Hayley was cut off by the bleeping of Harding’s phone. Cursing himself for having left the thing switched on, he pulled it out of his pocket, spotted the caller’s number as Carol’s and switched it straight to voicemail. “Sorry. You were saying?”
“Just that Ray Trathen was on the boat they dived from.”
“He was?”
“I guess he didn’t drink so much then. And he was still working for Barney of course. Though not for much longer.”
“Are you saying that’s why Barney sacked him? Because he was a witness to what happened?”
“I’m not saying anything. But it’s what Ray says to anyone who’s willing to listen.”
“But surely if Barney was culpable in some way and Ray knew it, that would be a reason for
not
sacking him.”
“You’re right. It would.” Hayley smiled faintly. “The guy’s not strong on logic.”
“What did you mean earlier when you said you’d told him everything was in Isbister’s hands?”
“Well, it is. The auction, I mean. All Gabriel’s… things. Have you seen how much there is?”
“I’ve taken a look round, yes.”
“Did you spot the videos?”
“I… don’t think so.”
“In the drawing room. There’s a corner cupboard stacked with them. Hundreds, I should say. All unlabelled.”
“What’s on them?”
“Old documentaries. Gabriel loved that kind of thing. Global warming. Ancient civilization. Life on Mars. He’d watch stuff like that for hours.”
“What’s that to do with Ray Trathen?”
“It’s why he’s been round here so often lately making a nuisance of himself.” Hayley sighed, as if weary of the subject she was about to embark upon. “Ray claims he lent Gabriel a video a couple of years ago. He got it back. But then, recently, when he played it, he found what Gabriel had actually returned to him was, well, wouldn’t you guess, an old edition of
Horizon.
”
“Gabriel had recorded over it?”
“No, no. He never recorded over anything. That’s why there are so many. Ray claims Gabriel deliberately gave him back the wrong video so he could hang on to the one Ray had lent him.”

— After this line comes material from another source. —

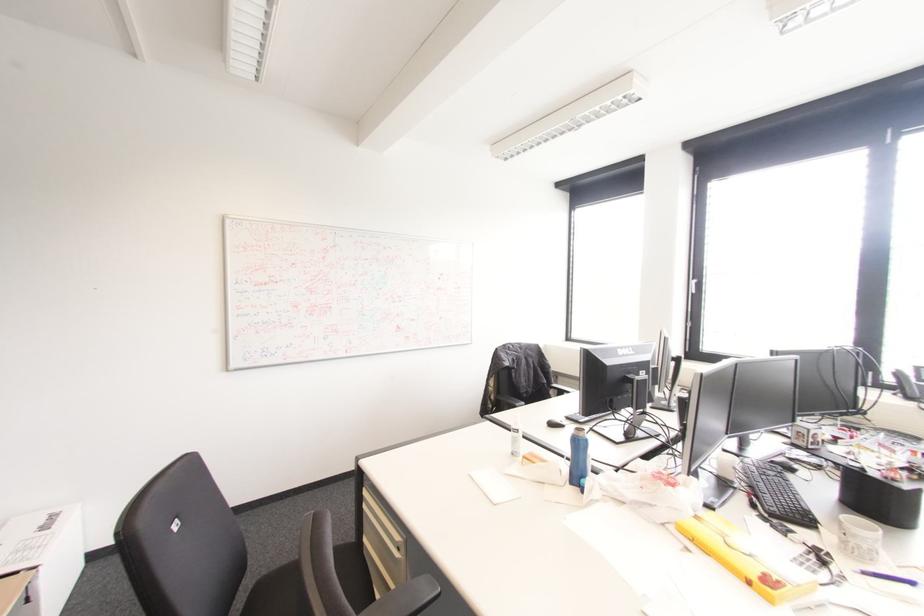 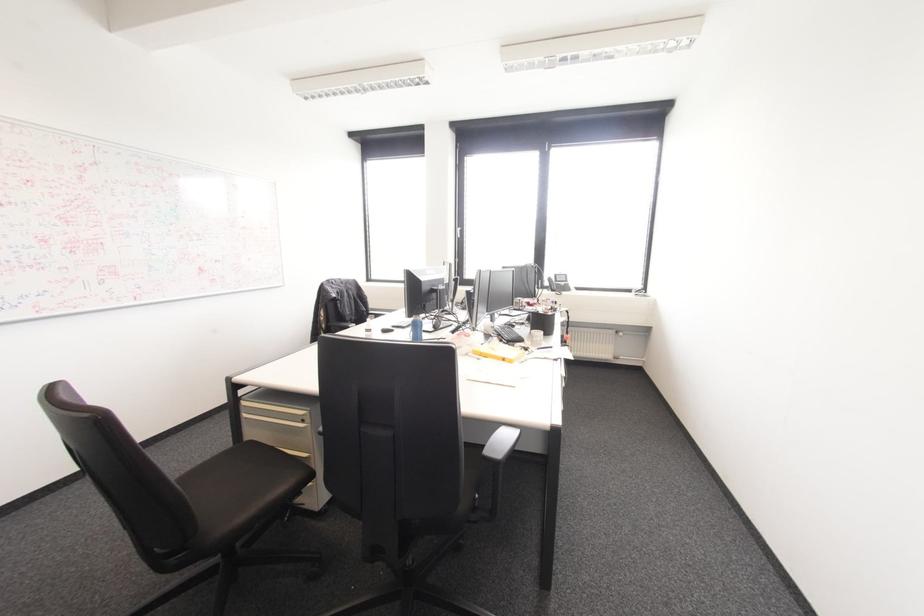 Find the pixel in the second image that matches the point at 580,434 in the first image.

“Why would he want to do that?”
“Because of what was on it, I guess.”
“And what was that?”
“Ray’s not saying. Something important, apparently, something he badly wants back-but isn’t going to get unless he buys the entire collection at the auction. Assuming his video really is among them, of course. Assuming he hasn’t imagined the whole thing.”
“Do you think he has?”
“How would I know? It’s like the family feud about the ring. The likes of you and me are never going to find out what the truth is, even if we want to.”
“And do you want to?”
“Not really. I’m more concerned with finding another job. And somewhere to live when this place is sold.”

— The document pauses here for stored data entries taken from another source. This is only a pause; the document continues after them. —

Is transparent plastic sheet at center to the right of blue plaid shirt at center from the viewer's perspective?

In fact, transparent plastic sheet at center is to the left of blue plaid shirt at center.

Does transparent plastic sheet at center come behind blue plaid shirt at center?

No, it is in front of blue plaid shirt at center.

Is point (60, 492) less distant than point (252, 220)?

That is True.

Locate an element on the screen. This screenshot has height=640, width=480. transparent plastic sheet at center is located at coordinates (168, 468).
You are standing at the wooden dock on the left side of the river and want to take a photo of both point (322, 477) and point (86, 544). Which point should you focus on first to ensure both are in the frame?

“Will you go back to London?”
“Not if I can help it. All the reasons I left… are still there.”
“Maybe that’s where we met. I used to live in London. When I was first married.”
“It’s a big city.” Hayley went swiftly on. Perhaps, Harding thought, she wanted to forestall a discussion of where in that big city they might plausibly have met. “Is your wife over here with you?”
“No. She died… a few years ago.”
“Sorry.” And a look of genuine sorrow did indeed cross Hayley’s face.
“That’s OK. I’m used to it now.”
“Do you ever get used to something like that?”
“No,” Harding admitted at once, feeling strangely happy to be caught out in the pretence. “As a matter of fact, you don’t.” She knew as much herself, he sensed, quite possibly from personal experience. Maybe bereavement was one of the reasons for her flight from London. “Well,” he said, swallowing the last of his tea and standing up, “I’d better be going.”
“It’s been nice talking to you,” she said, smiling up at him. “Even if we don’t know each other.”
“But we do, of course.” He returned the smile. “Somehow.”
“Are you sure?”
“Yes.”
“I’m sure we don’t.”
“Quite a stand-off.”
“How could we settle it?”
“We’d have to… compare notes, I suppose. About our lives. Our pasts. That kind of thing.”
“Yeah.” Hayley frowned thoughtfully. “I suppose we would.”
“I’m… at a loose end until the auction,” said Harding. “Maybe you’d like a… break from the circus upstairs. It’ll be going on again tomorrow.”
“I know. In fact, I was already planning to make myself scarce.”
“Really?”
“There’s a Turner exhibition on at the Tate in St. Ives. I was thinking of going up there tomorrow. If you want, you could come along… and have another go at convincing me we’ve met before.”
“I’d like that.”
“Good.” Her smile acquired a sheepish edge. “So would I.”